*Provided records:*
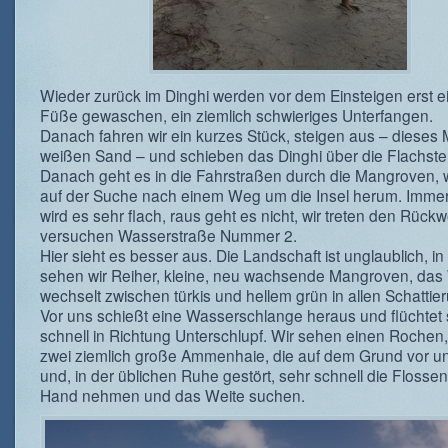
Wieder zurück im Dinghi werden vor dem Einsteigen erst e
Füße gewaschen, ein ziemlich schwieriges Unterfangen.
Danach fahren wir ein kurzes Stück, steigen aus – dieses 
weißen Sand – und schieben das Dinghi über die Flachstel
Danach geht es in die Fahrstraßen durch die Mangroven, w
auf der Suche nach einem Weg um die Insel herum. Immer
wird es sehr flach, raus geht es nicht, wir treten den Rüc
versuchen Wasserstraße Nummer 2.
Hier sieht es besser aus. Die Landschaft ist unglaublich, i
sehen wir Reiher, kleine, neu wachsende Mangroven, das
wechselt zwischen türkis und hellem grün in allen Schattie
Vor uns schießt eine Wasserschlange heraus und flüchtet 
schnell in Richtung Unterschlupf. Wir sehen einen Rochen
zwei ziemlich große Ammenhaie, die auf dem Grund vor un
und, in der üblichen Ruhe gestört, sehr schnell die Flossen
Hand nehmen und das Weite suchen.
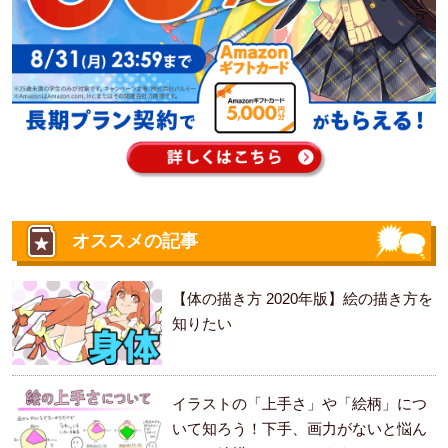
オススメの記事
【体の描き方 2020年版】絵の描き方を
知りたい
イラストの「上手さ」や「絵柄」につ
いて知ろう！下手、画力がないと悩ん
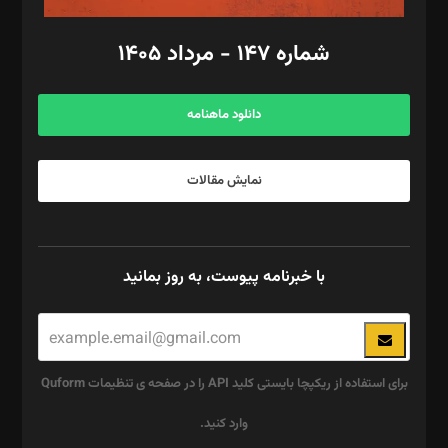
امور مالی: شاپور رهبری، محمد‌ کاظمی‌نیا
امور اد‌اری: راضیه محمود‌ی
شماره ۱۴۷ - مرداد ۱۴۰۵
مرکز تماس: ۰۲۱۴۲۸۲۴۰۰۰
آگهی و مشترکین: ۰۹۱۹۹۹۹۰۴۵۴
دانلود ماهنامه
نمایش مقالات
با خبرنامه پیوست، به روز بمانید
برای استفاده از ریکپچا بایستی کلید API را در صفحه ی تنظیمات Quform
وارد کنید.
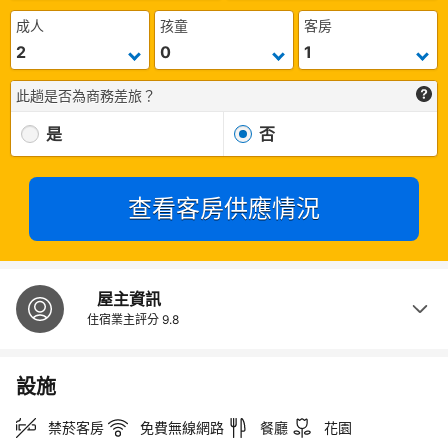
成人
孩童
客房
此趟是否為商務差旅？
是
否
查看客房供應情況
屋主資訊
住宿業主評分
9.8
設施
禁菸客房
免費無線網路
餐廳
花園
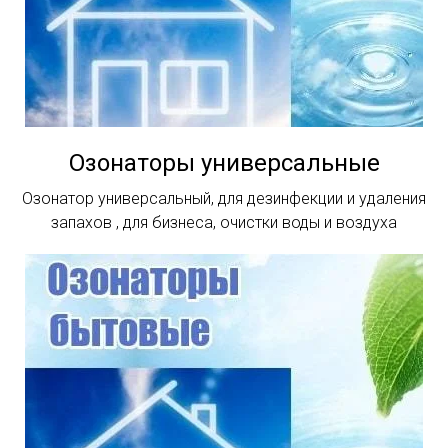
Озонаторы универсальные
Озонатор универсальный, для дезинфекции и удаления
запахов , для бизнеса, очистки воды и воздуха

==

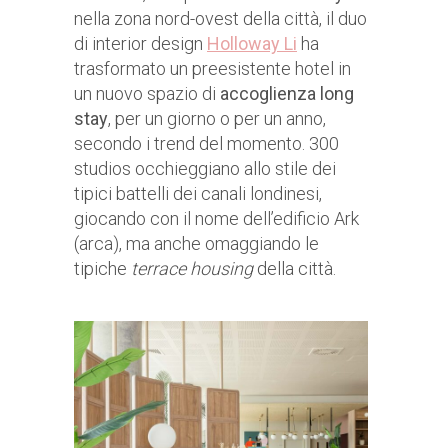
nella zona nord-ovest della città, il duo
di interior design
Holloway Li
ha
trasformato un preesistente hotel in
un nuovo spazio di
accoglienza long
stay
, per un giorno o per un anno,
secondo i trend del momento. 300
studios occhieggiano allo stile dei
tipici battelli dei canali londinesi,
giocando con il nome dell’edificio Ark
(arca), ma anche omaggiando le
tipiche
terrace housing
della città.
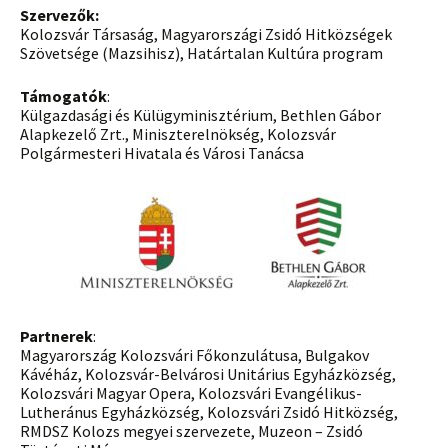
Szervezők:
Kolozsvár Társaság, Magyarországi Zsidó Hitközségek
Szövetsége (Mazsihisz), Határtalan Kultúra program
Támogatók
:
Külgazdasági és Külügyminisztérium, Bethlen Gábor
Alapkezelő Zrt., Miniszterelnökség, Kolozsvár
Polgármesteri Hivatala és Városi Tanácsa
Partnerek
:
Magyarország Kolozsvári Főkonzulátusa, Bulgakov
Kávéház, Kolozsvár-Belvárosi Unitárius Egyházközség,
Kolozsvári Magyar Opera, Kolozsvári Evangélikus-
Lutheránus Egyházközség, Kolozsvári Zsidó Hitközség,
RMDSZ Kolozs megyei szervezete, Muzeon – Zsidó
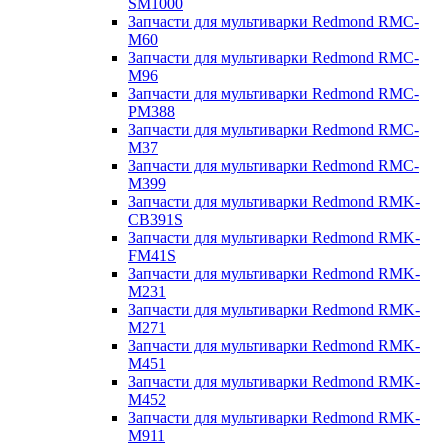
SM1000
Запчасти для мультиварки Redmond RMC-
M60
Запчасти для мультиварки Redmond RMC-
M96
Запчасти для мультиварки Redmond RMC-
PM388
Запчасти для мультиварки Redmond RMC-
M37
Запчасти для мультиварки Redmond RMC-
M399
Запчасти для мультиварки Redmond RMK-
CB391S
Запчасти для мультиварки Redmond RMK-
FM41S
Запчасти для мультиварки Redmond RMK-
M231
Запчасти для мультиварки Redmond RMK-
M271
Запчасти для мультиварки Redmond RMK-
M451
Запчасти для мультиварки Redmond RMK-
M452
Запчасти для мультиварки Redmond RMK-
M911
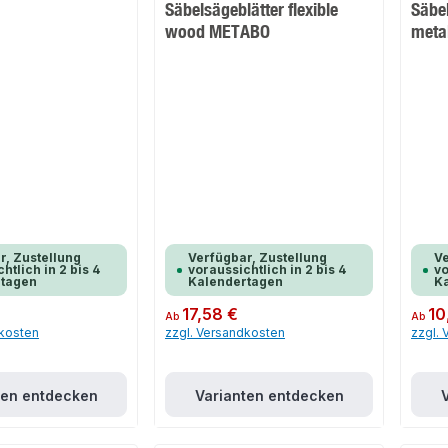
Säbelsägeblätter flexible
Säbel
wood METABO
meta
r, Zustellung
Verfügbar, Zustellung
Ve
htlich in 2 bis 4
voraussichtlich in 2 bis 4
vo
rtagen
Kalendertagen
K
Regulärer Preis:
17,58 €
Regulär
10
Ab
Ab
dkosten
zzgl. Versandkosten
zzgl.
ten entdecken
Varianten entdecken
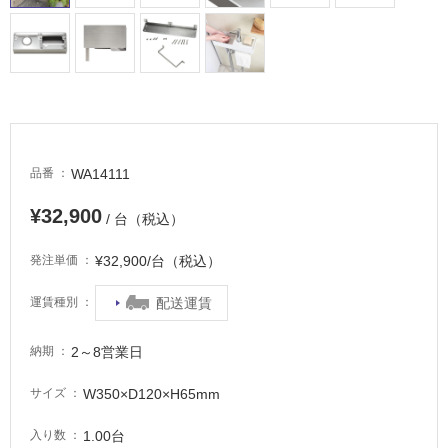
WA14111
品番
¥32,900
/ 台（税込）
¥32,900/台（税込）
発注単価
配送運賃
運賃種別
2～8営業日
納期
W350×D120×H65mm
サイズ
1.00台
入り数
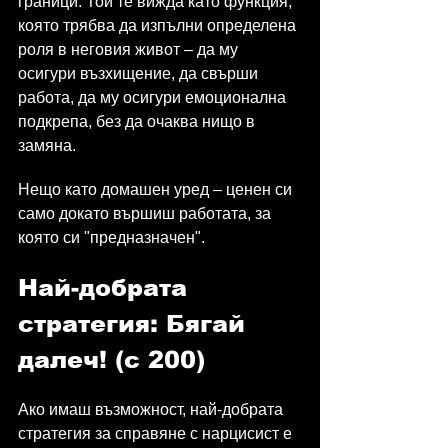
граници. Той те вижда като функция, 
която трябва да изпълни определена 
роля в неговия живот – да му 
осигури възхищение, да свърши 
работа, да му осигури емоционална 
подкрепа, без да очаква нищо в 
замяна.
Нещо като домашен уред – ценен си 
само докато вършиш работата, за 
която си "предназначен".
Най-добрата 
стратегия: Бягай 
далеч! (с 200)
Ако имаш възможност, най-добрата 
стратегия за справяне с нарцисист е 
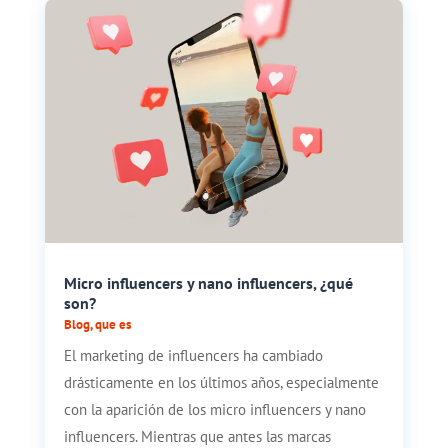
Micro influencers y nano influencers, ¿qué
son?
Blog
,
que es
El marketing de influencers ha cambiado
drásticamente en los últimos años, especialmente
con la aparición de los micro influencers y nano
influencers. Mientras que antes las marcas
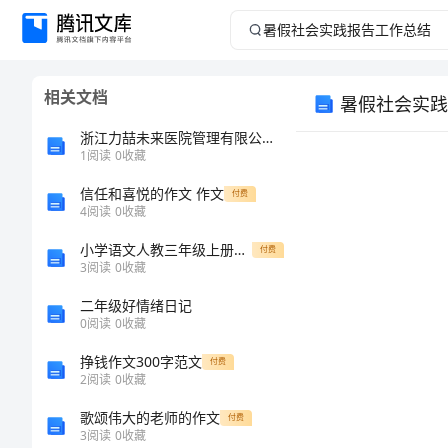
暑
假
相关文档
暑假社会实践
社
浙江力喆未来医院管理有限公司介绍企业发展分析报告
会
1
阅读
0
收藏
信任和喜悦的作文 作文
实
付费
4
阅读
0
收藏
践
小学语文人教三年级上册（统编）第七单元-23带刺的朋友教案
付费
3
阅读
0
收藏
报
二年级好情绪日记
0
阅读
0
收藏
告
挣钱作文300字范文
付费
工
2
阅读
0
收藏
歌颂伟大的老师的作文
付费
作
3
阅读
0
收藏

* * *

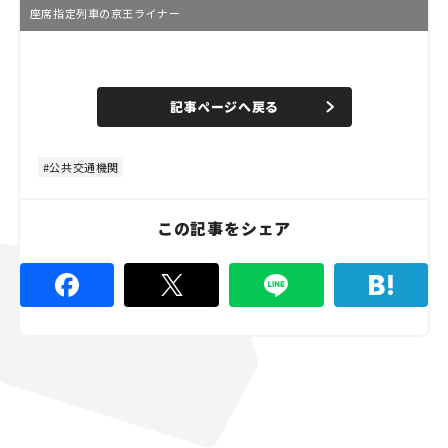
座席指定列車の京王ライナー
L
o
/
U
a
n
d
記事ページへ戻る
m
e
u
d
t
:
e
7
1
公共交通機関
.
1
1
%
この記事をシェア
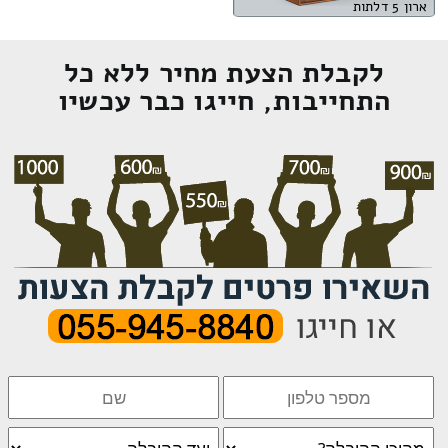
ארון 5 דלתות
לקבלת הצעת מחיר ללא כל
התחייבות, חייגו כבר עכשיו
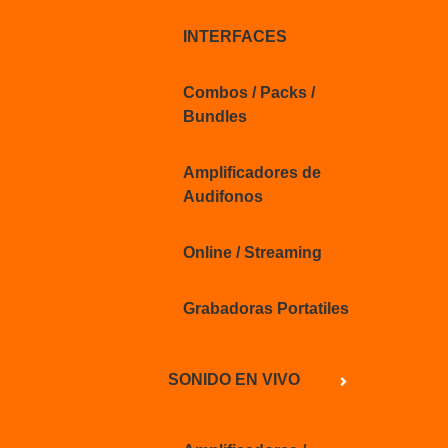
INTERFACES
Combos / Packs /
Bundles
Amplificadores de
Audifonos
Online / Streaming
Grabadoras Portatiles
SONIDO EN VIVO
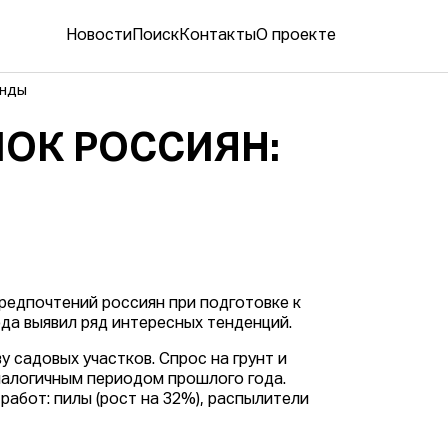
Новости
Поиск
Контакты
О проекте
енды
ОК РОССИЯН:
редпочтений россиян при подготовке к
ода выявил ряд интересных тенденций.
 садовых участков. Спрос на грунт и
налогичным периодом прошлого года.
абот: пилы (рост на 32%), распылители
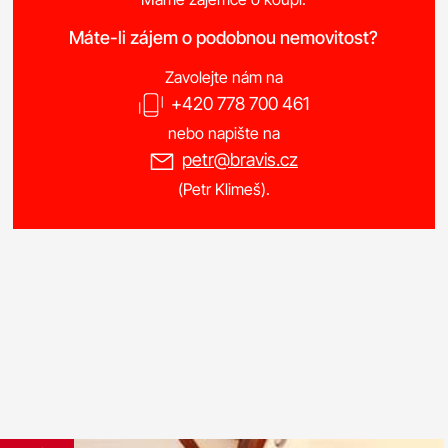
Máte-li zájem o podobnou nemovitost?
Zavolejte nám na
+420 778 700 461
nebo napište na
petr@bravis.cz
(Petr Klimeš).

*The problem:* From the records above, quote word for word only the lines beginning at the line that has "ארון 5 דלתות" and stopping after the line that has "(Petr Klimeš).". Omit the pictures.

*Response to the task:*
ארון 5 דלתות
לקבלת הצעת מחיר ללא כל
התחייבות, חייגו כבר עכשיו
INTERFACES
Combos / Packs /
Bundles
Amplificadores de
Audifonos
Online / Streaming
Grabadoras Portatiles
SONIDO EN VIVO
Новости
Поиск
Контакты
О проекте
енды
ОК РОССИЯН:
редпочтений россиян при подготовке к
ода выявил ряд интересных тенденций.
 садовых участков. Спрос на грунт и
налогичным периодом прошлого года.
абот: пилы (рост на 32%), распылители
Máte-li zájem o podobnou nemovitost?
Zavolejte nám na
+420 778 700 461
nebo napište na
petr@bravis.cz
(Petr Klimeš).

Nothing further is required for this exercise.